Aber ungeachtet meiner Leiden und meines Unglücks habe ich doch Ursache mir wegen einer Krankheit Glück zu wünschen, die mich zur Kenntniß des Menschen, und zwar nicht im abstracten Verstande, sondern zur Kenntniß des einzeln Menschen, meiner selbst, so wie ich bin, geführt hat. Gemäß dieser Kenntniß, ein Zögling und Schüler der Natur, will ich ihre Gerechtsame vertheidigen, und eine menschliche Einrichtung angreifen, die dem ersten aller Gesetze so sehr widerspricht; das Gewissen derjenigen, welche die Pflichten der Natur mit den Pflichten der Gesellschaft nicht verbinden können, so sehr beunruhigt; den bürgerlichen und religiosen Menschen zum Gegensatz des natürlichen und freyen Menschen macht; einen grausamen Kampf in ihm verursacht, und den auffallenden Abstich der Aufführung unsrer Geistlichen veranlaßt, von denen einige zu gewissenhafte lächerlich, die andern zu ausgelassenen aber ärgerlich, und dergestalt alle ein Gegenstand des Tadels, des Hasses, und der Verachtung der Weltleuthe werden. In dieser Absicht habe ich ein Werk geschrieben, worinn ich beweise, daß die beständige Enthaltsamkeit widerspricht: 1. Dem physischen und natürlichen Zustand des Menschen. 2. Der Medicin, die sie oft zwingt, ihren eignen Grundsätzen ungetreu zu werden. 3. Der Moral, die Jesus Christus gelehrt, und der Zucht, die seine Apostel eingeführt haben. 4. Dem Geist einer ächten und klugen Gesetzgebung. 5. Kurz den wahren Vortheilen der Religion und des Staats. 6. Endlich beweise ich, daß durch Unterdrückung dieses Gesetzes für alle bemeldten Gegenstände grosser Vortheil entstehen müsse.
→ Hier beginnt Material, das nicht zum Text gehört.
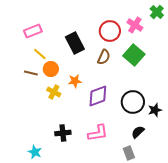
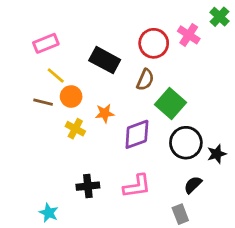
black rectangle: (75, 43) -> (105, 60), turned -35
green square: (134, 55) -> (170, 103), moved

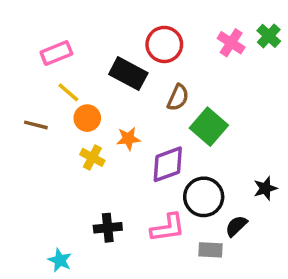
green cross: (219, 17) -> (269, 36), moved
red circle: (154, 43) -> (164, 44), moved
brown line: (43, 102) -> (36, 125), moved
black circle: (186, 143) -> (204, 197), moved
gray rectangle: (180, 214) -> (211, 250), moved, turned -66

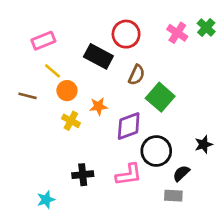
gray rectangle: (211, 250) -> (173, 196), moved
cyan star: (60, 260) -> (46, 200), turned 30

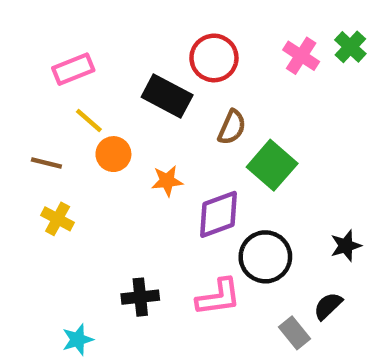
yellow cross: (71, 121) -> (58, 219), moved
black semicircle: (181, 173) -> (328, 306), moved
gray rectangle: (173, 196) -> (294, 333), turned 48

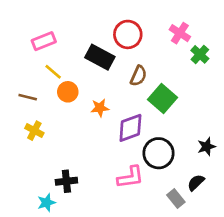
green cross: (350, 47) -> (200, 54), moved
black cross: (140, 297) -> (66, 181), moved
Diese Memoire ist für mich, und für eine Menge meiner Collegen, was für junge, empfindsame, liebkranke Ritter die Leiden des jungen Werthers sind. Nur berechtiget es uns besser zu Klagen und Mißvergnügen über die politische, moralische und religiöse Einrichtungen und Verhältnisse der Welt, die uns ängstigen, und den Weg verlegen, den unsre liebe Natur gehen will; auch ist die Catastrophe, wozu es führt, Leben, und dort eine – Pistole.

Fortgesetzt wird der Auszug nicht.